I'd like a custom message, such as "name was needed" instead of the generic "Expected W:(0-9A0Za-z), found ' '".

So far it looks like catching the ParseException, modifying the message in it, and re-rasising it would be a solution. Am I missing something more fundamental?

For those curious: this came up when writing a JCL (Job Control Language) parser.

I'm using latest pyparsing stable version at the moment: 3.0.9.

Solution

They aren't custom error messages, but you can use set_name to give nice names to the different elements of your grammar.

identifier = Word(alphanums).set_name("identifier")
grammar = (
    Literal("//")
    - identifier("name")
    + White().suppress()
    + identifier("operation")
).leave_whitespace()
grammar.set_name("grammar")

Note the difference between set_name and set_results_name. set_name gives a name to the expression itself, while set_results_name (which you implicitly call when using the expr("name") notation) is what assigns names to the parsed results.

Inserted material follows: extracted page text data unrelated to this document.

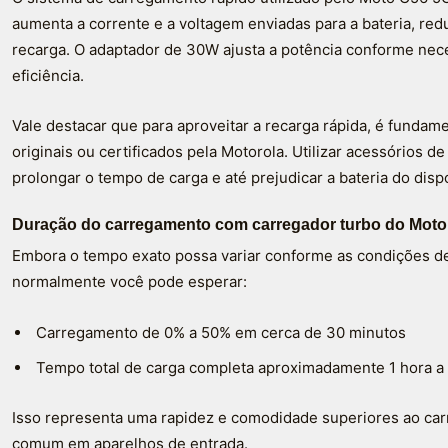
aumenta a corrente e a voltagem enviadas para a bateria, red
recarga. O adaptador de 30W ajusta a potência conforme nece
eficiência.
Vale destacar que para aproveitar a recarga rápida, é fundam
originais ou certificados pela Motorola. Utilizar acessórios 
prolongar o tempo de carga e até prejudicar a bateria do dispo
Duração do carregamento com carregador turbo do Moto
Embora o tempo exato possa variar conforme as condições de
normalmente você pode esperar:
Carregamento de 0% a 50% em cerca de 30 minutos
Tempo total de carga completa aproximadamente 1 hora a 
Isso representa uma rapidez e comodidade superiores ao ca
comum em aparelhos de entrada.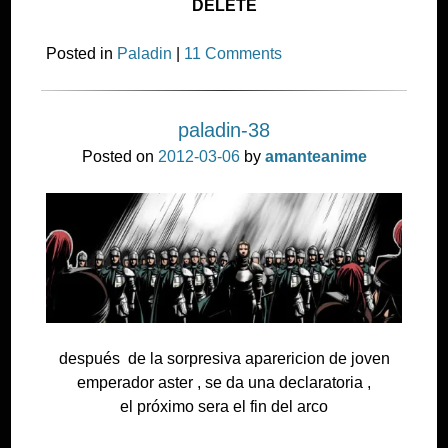
DELETE
Posted in
Paladin
|
11 Comments
paladin-38
Posted on
2012-03-06
by
amanteanime
después de la sorpresiva aparericion de joven
emperador aster , se da una declaratoria ,
el próximo sera el fin del arco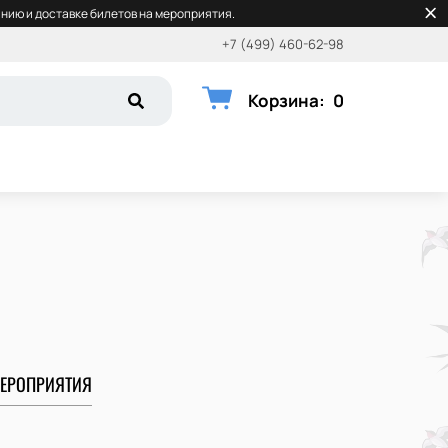
нию и доставке билетов на мероприятия.
+7 (499) 460-62-98
Корзина
:
0
ЕРОПРИЯТИЯ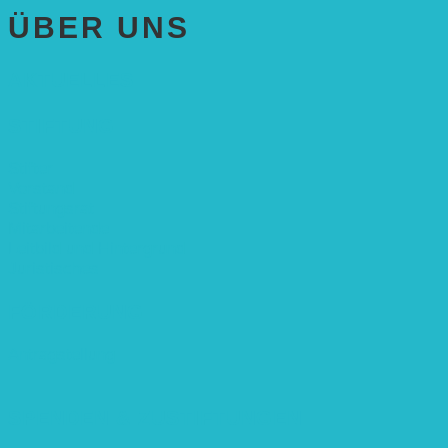
ÜBER UNS
AKTUELLES
STIFTUNG
Stifter
Vorstand
Stiftungsrat
Mitarbeitende
Leitbild und Hintergrund
Juristisches
FÖRDERUNG
Antragstellung
SPENDEN & ZUSTIFTUNGEN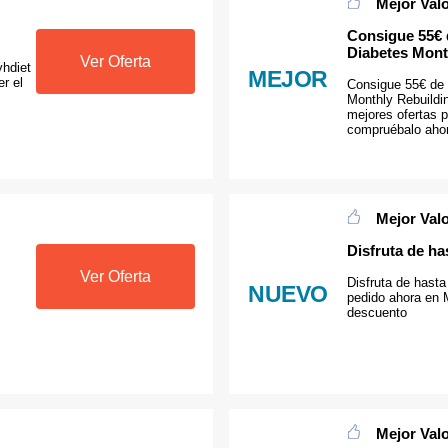
Mejor Val
Consigue 55€ d
Diabetes Mont
Ver Oferta
yhdiet
MEJOR
r el
Consigue 55€ de 
Monthly Rebuildin
mejores ofertas 
compruébalo aho
Mejor Val
Disfruta de h
Ver Oferta
Disfruta de hast
NUEVO
pedido ahora en 
descuento
Mejor Val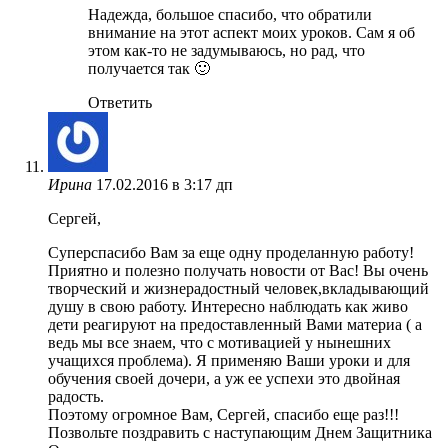
Надежда, большое спасибо, что обратили
внимание на этот аспект моих уроков. Сам я об
этом как-то не задумываюсь, но рад, что
получается так 🙂
Ответить
Ирина
17.02.2016 в 3:17 дп
Сергей,
Суперспасибо Вам за еще одну проделанную работу!
Приятно и полезно получать новости от Вас! Вы очень
творческий и жизнерадостный человек,вкладывающий
душу в свою работу. Интересно наблюдать как живо
дети реагируют на предоставленный Вами материа ( а
ведь мы все знаем, что с мотивацией у нынешних
учащихся проблема). Я применяю Ваши уроки и для
обучения своей дочери, а уж ее успехи это двойная
радость.
Поэтому огромное Вам, Сергей, спасибо еще раз!!!
Позвольте поздравить с наступающим Днем Защитника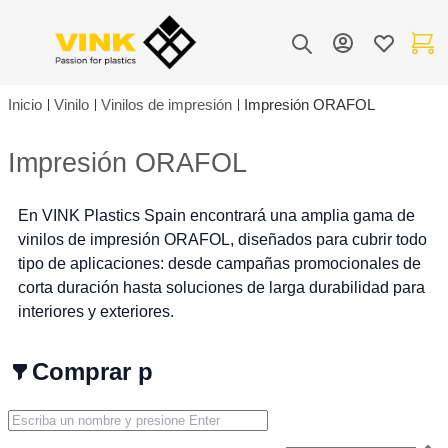
Toggle Nav
Mi cuenta
Lista de de
Mi carr
Buscar
Inicio
Vinilo
Vinilos de impresión
Impresión ORAFOL
Impresión ORAFOL
En VINK Plastics Spain encontrará una amplia gama de
vinilos de impresión ORAFOL, diseñados para cubrir todo
tipo de aplicaciones: desde campañas promocionales de
corta duración hasta soluciones de larga durabilidad para
interiores y exteriores.
Comprar por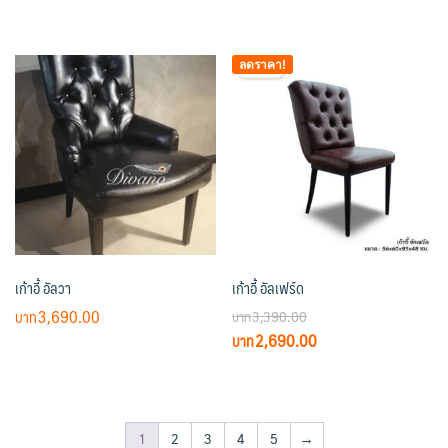
page
rang
This
This
฿2,5
product
product
thro
ลดราคา!
has
has
฿7,9
multiple
multiple
variants.
variants.
The
The
options
options
may
may
be
be
chosen
chosen
on
on
เก้าอี้ อัลวา
เก้าอี้ อัลเฟร์ด
the
the
product
product
3,690.00
3,390.00
page
page
Original
Current
2,690.00
price
price
was:
is:
฿3,390.00.
฿2,690.00.
1
2
3
4
5
→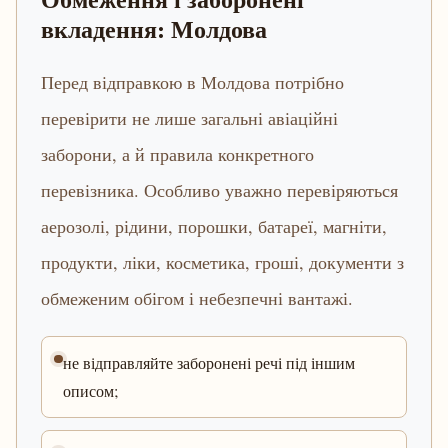
вкладення: Молдова
Перед відправкою в Молдова потрібно
перевірити не лише загальні авіаційні
заборони, а й правила конкретного
перевізника. Особливо уважно перевіряються
аерозолі, рідини, порошки, батареї, магніти,
продукти, ліки, косметика, гроші, документи з
обмеженим обігом і небезпечні вантажі.
не відправляйте заборонені речі під іншим
описом;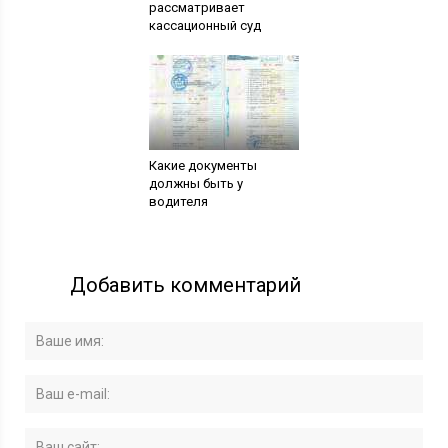
рассматривает
кассационный суд
Какие документы
должны быть у
водителя
Добавить комментарий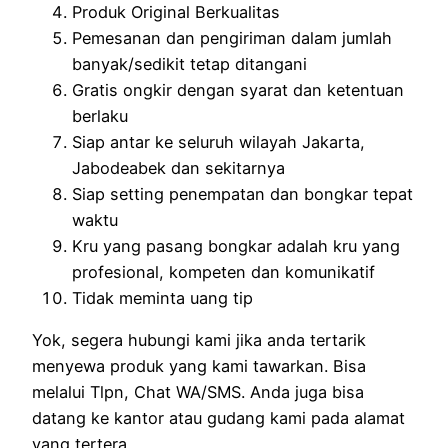
Produk Original Berkualitas
Pemesanan dan pengiriman dalam jumlah
banyak/sedikit tetap ditangani
Gratis ongkir dengan syarat dan ketentuan
berlaku
Siap antar ke seluruh wilayah Jakarta,
Jabodeabek dan sekitarnya
Siap setting penempatan dan bongkar tepat
waktu
Kru yang pasang bongkar adalah kru yang
profesional, kompeten dan komunikatif
Tidak meminta uang tip
Yok, segera hubungi kami jika anda tertarik
menyewa produk yang kami tawarkan. Bisa
melalui Tlpn, Chat WA/SMS. Anda juga bisa
datang ke kantor atau gudang kami pada alamat
yang tertera.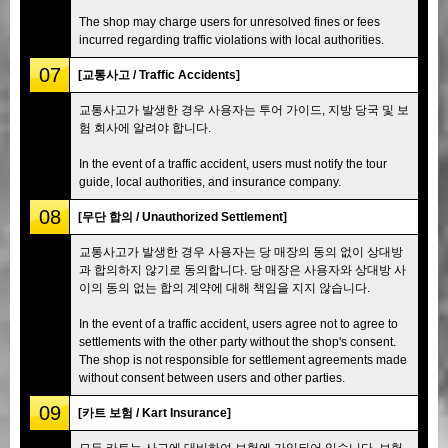
The shop may charge users for unresolved fines or fees
incurred regarding traffic violations with local authorities.
07
[교통사고 / Traffic Accidents]
교통사고가 발생한 경우 사용자는 투어 가이드, 지방 당국 및 보
험 회사에 알려야 합니다.
In the event of a traffic accident, users must notify the tour
guide, local authorities, and insurance company.
08
[무단 합의 / Unauthorized Settlement]
교통사고가 발생한 경우 사용자는 당 매장의 동의 없이 상대방
과 합의하지 않기로 동의합니다. 당 매장은 사용자와 상대방 사
이의 동의 없는 합의 계약에 대해 책임을 지지 않습니다.
In the event of a traffic accident, users agree not to agree to
settlements with the other party without the shop's consent.
The shop is not responsible for settlement agreements made
without consent between users and other parties.
09
[카트 보험 / Kart Insurance]
모든 카트는 사고에 대비하여 보험에 가입되어 있습니다. 보험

It is easier to see the distinction if you generate a railroad diagram, and add show_results_names=True:

grammar.create_diagram("grammar.html", show_results_names=True)

I've always wanted to let pyparsing deal with whitespace when I can, and not explicitly show it in my grammar. If you want to enforce no spaces between the leading '//' and the name identifier, you can write like this:

grammar = (
    Literal("//")
    - identifier("name").leave_whitespace()
    + identifier("operation")
)

Pyparsing's implicit whitespace skipping will take care of the spaces between name and operation. leave_whitespace on the name alone tells pyparsing not to skip whitespace before parsing the name identifier. But you may have other plans for further parts of this grammar, so I'll leave it up to you which way to go on this.

I'm glad to see you are using run_tests! Here is a tip: you can insert comments in your tests, and they will show up as labels for each test in your output, like this:

grammar.run_tests("""\
# successful expression
//name op
# more than one space between name and operation - still works!
//name   op
# failing expression, missing second identifier
// opnoname
# failing expression, name but no operation
//namenoopn
# failing expression, space after '//'
// name op
""")

and get this output:

# successful expression
//name op
['//', 'name', 'op']
- name: 'name'
- operation: 'op'

# more than one space between name and operation - still works!
//name   op
['//', 'name', 'op']
- name: 'name'
- operation: 'op'

# failing expression, missing second identifier
// opnoname
// opnoname
  ^
ParseSyntaxException: Expected identifier, found ' '  (at char 2), (line:1, col:3)
FAIL: Expected identifier, found ' '  (at char 2), (line:1, col:3)

# failing expression, name but no operation
//namenoopn
//namenoopn
           ^
ParseSyntaxException: Expected identifier, found end of text  (at char 11), (line:1, col:12)
FAIL: Expected identifier, found end of text  (at char 11), (line:1, col:12)

# failing expression, space after '//'
// name op
// name op
  ^
ParseSyntaxException: Expected identifier, found ' '  (at char 2), (line:1, col:3)
FAIL: Expected identifier, found ' '  (at char 2), (line:1, col:3)

You can also insert blank spaces between tests for readability, just like you would insert blank lines in your Python code.